[Provided data — start]

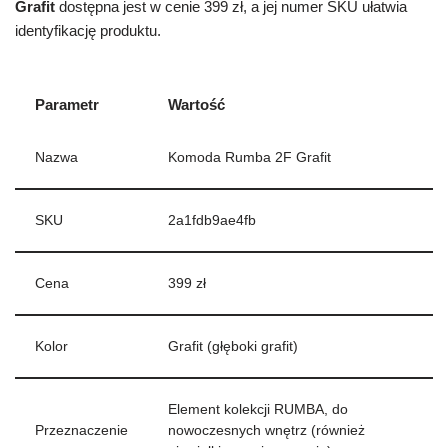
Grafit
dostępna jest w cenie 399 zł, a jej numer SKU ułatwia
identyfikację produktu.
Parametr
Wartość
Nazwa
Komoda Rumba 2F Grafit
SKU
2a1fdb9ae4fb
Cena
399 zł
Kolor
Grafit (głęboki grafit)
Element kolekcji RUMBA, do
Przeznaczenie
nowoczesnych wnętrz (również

[Provided data — finish]
[Provided data — start]

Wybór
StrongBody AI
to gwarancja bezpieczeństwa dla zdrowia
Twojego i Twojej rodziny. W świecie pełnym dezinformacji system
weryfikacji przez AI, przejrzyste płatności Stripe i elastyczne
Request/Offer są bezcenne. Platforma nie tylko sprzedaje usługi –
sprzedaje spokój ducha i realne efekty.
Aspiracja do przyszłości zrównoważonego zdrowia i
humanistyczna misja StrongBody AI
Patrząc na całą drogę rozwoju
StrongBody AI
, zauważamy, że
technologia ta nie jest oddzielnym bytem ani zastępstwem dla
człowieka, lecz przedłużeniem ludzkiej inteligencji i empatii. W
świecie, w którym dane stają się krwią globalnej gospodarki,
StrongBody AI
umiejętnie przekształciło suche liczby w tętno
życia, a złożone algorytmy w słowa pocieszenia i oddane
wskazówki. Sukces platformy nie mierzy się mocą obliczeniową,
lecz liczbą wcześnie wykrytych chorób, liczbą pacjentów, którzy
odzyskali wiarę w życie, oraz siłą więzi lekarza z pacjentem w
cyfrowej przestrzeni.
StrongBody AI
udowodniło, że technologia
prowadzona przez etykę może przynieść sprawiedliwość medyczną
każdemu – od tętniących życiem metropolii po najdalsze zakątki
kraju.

[Provided data — finish]
[Provided data — start]

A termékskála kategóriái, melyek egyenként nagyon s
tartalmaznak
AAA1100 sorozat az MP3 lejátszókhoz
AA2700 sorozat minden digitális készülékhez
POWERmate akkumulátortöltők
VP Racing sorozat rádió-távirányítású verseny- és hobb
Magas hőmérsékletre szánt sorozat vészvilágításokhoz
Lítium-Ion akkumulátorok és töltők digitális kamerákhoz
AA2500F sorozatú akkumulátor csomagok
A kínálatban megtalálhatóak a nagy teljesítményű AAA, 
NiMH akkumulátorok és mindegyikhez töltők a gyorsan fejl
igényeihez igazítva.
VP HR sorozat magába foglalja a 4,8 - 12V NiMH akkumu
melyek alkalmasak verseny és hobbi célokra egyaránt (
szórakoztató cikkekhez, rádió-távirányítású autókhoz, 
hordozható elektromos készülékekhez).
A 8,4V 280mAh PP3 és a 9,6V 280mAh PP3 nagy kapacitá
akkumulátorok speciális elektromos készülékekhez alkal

[Provided data — finish]

The problem: Within the material, find all lines that hold the word "elektromos" and show them.

Response area:
hordozható elektromos készülékekhez).
akkumulátorok speciális elektromos készülékekhez alkal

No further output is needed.